TikTok Fined 345 Million Euros by Irish Privacy WatchdogThe ByteDance-Owned App Was Fined for Violating Children's Privacy
TikTok will pay Irish data privacy regulators 345 million euros to settle allegations it violated the privacy of underage users.
The Irish Data Protection Commission determined that TikTok had guided young users into setting up accounts visible by default to the public and allowed child user accounts to be paired with unverified nonchild users. In 2021, the agency initiated on its own authority an investigation into the short-form video app's privacy practices for a period covering the last half of 2020.
The decision gives TikTok three months to bring its privacy features into compliance with Europe's General Data Protection Regulation. The company's European headquarters is in Dublin. The company has racked up fines for children's privacy allegations in the United Kingdom and cookie permission GDPR violations in France. Independent analysis has concluded that, at least for adults, TikTok's data collection is typical of social media platforms. The firm's Chinese ownership - its parent company is Beijing-based ByteDance - has provoked backlash across Europe and North America and led to governments banning its use on official devices (see: TikTok Says US Threatens Ban Unless Chinese Owners Divest).
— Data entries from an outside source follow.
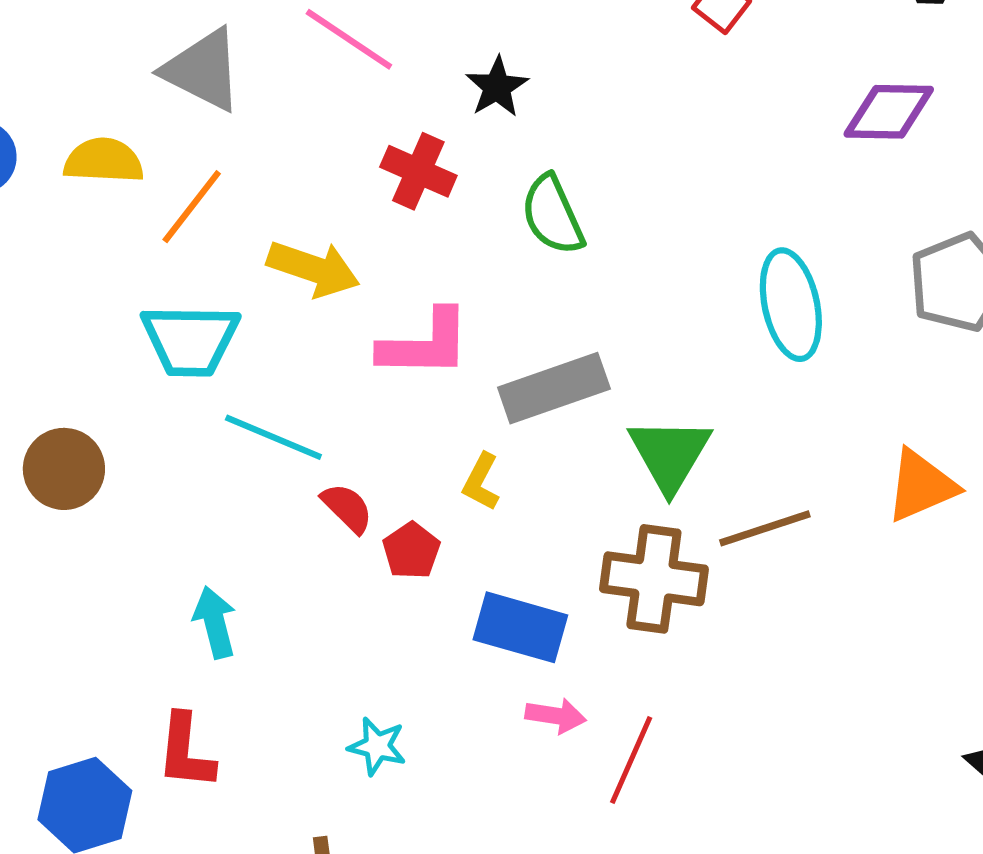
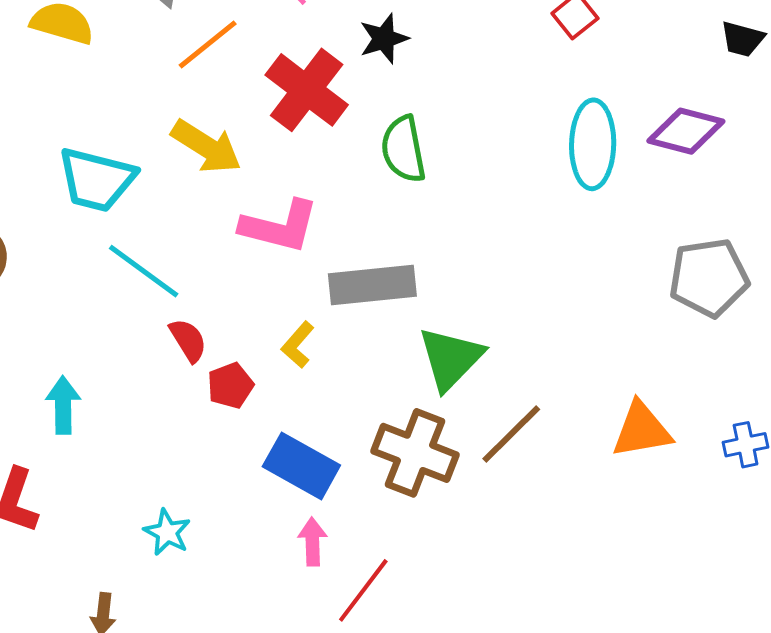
red cross: (418, 171) -> (307, 90), size x1.4
orange line: (192, 207) -> (208, 45), moved
cyan ellipse: (791, 305) -> (593, 144), moved
brown line: (765, 528) -> (511, 434), turned -40
pink arrow: (556, 716) -> (312, 542), turned -114

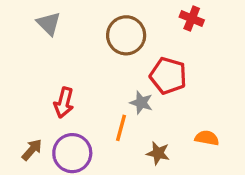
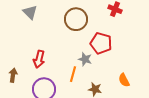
orange semicircle: (207, 138) -> (124, 80), turned -128
brown arrow: (32, 150) -> (13, 75), moved, turned -32

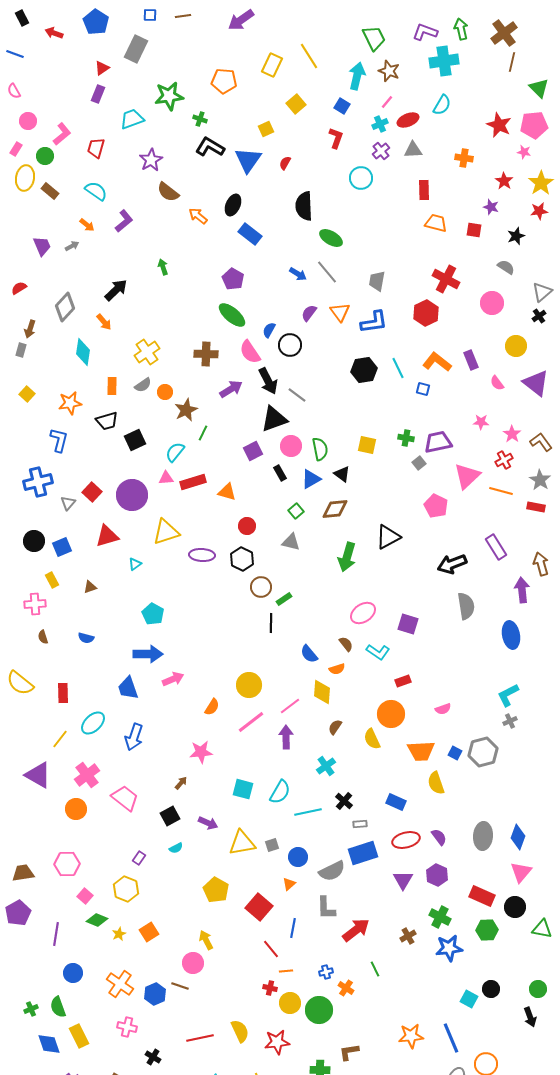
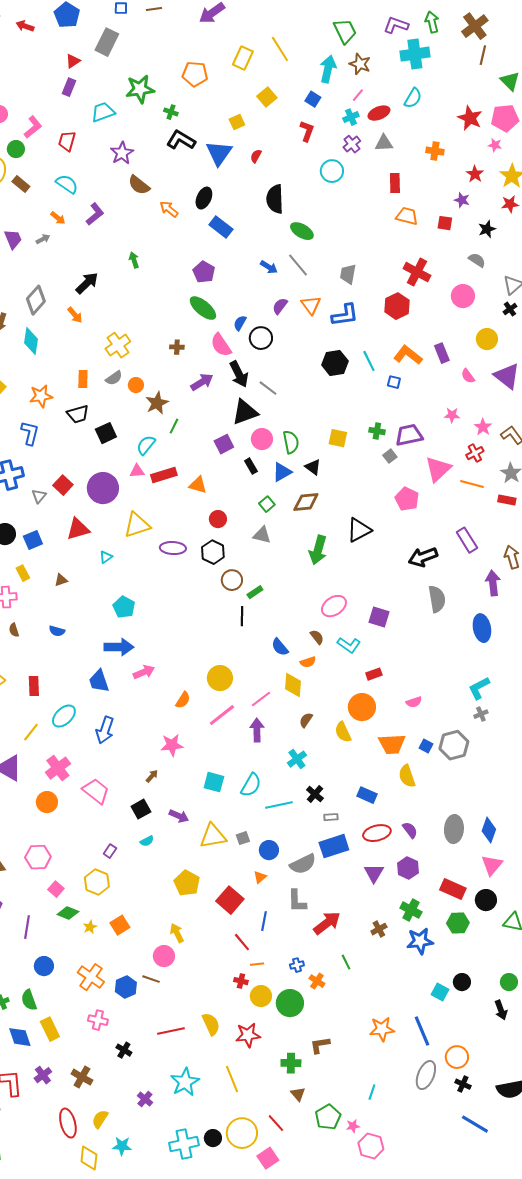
cyan diamond: (83, 352) -> (31, 341), moved
brown cross: (206, 354) -> (177, 347), size x0.6

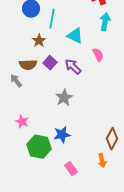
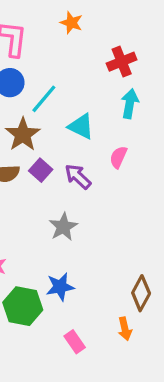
cyan line: (52, 19) -> (44, 99), turned 30
brown star: (39, 41) -> (23, 134), size x1.5
pink semicircle: (98, 55) -> (118, 157), turned -128

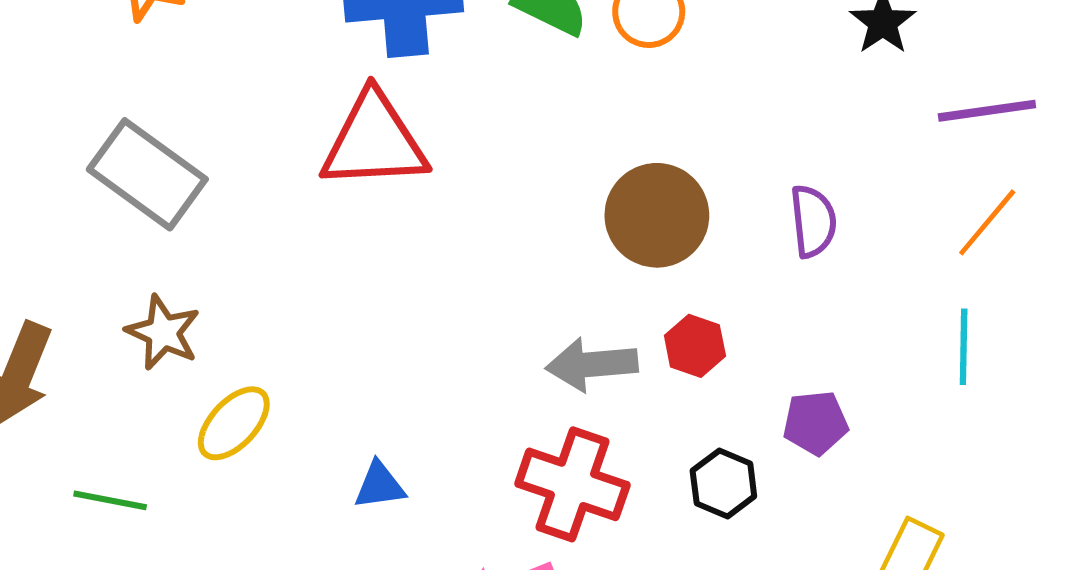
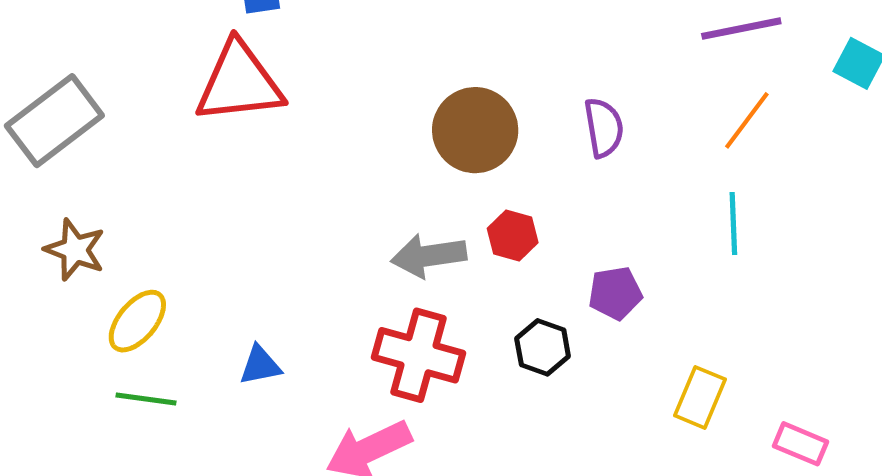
gray rectangle: (147, 174) -> (54, 121), turned -70
green line: (110, 500) -> (146, 399), moved

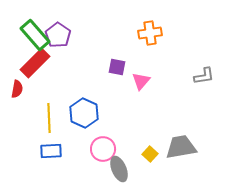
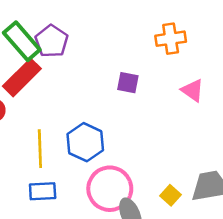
pink triangle: (141, 81) -> (193, 90), moved, turned -36
pink circle: (103, 149) -> (110, 189), size x1.4

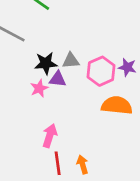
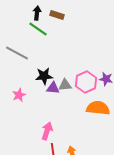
gray triangle: (71, 61) -> (65, 85), moved
pink star: (39, 88) -> (19, 95), moved

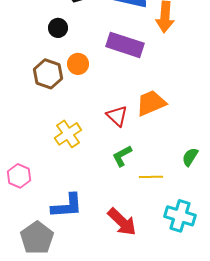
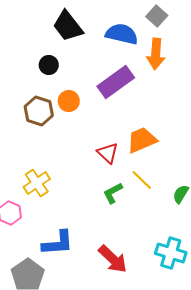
purple rectangle: (125, 45) -> (116, 82), turned -54
yellow cross: (68, 134) -> (37, 183), moved
yellow line: (151, 177) -> (142, 180), moved, turned 45

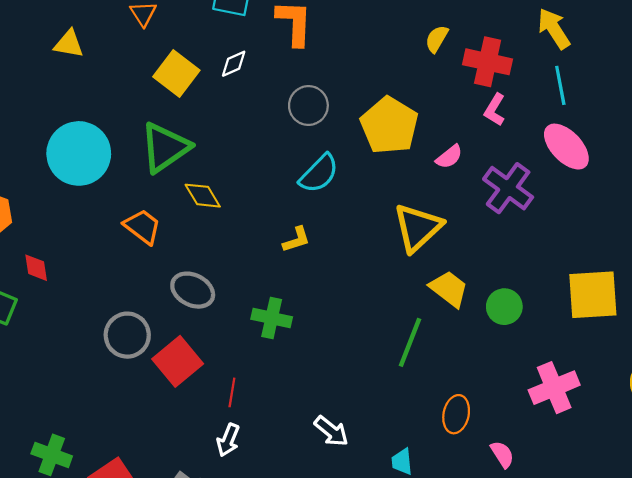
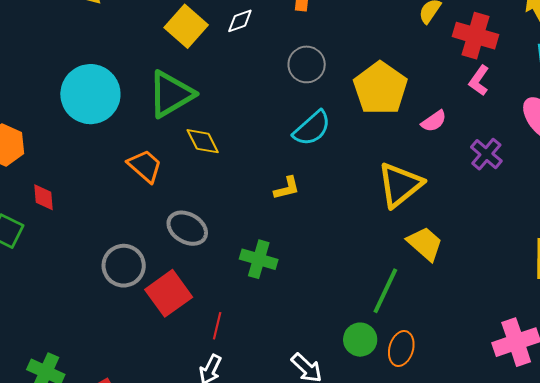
purple cross: (508, 188) -> (486, 154), size x0.7
green circle: (504, 307) -> (360, 340), moved
orange ellipse: (456, 414) -> (401, 348), moved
A TikTok spokesperson said the company disagreed with the Irish Data Protection Commission. "The DPC's criticisms are focused on features and settings that were in place three years ago and that we made changes to well before the investigation even began, such as setting all under 16 accounts to private by default."
Friday's decision from the agency comes after the European Data Protection Board in August ordered the Irish DPC to publish a final decision within a month. Disagreements among European data protection authorities over the Irish agency's September 2022 draft decision led Dublin in May to invoke an intra-European dispute resolution mechanism centered in Brussels (see: Irish DPC Will Conclude TikTok Privacy Probe Within Weeks ).
One disagreement was about whether TikTok had violated the GDPR's principle of "fairness" in processing personal data by creating a dark pattern - a user interface designed to trick users into agreeing with a company's preferred outcome. The final decision found that TikTok had violated the GDPR's edict that personal data be processed fairly.
Another disagreement was about whether TikTok had violated the GDPR by not implementing by default technical controls for age verification under Article 25 of the regulation. The final decision found that TikTok had violated its responsibilities by not considering the risks posed to users under the age of 13 when it set the default account setting public, allowing anyone to see underage users' content. But the final decision says that's a violation of Article 24, which governs the responsibilities of data controls, rather than a violation of GPDR language about data protection by design.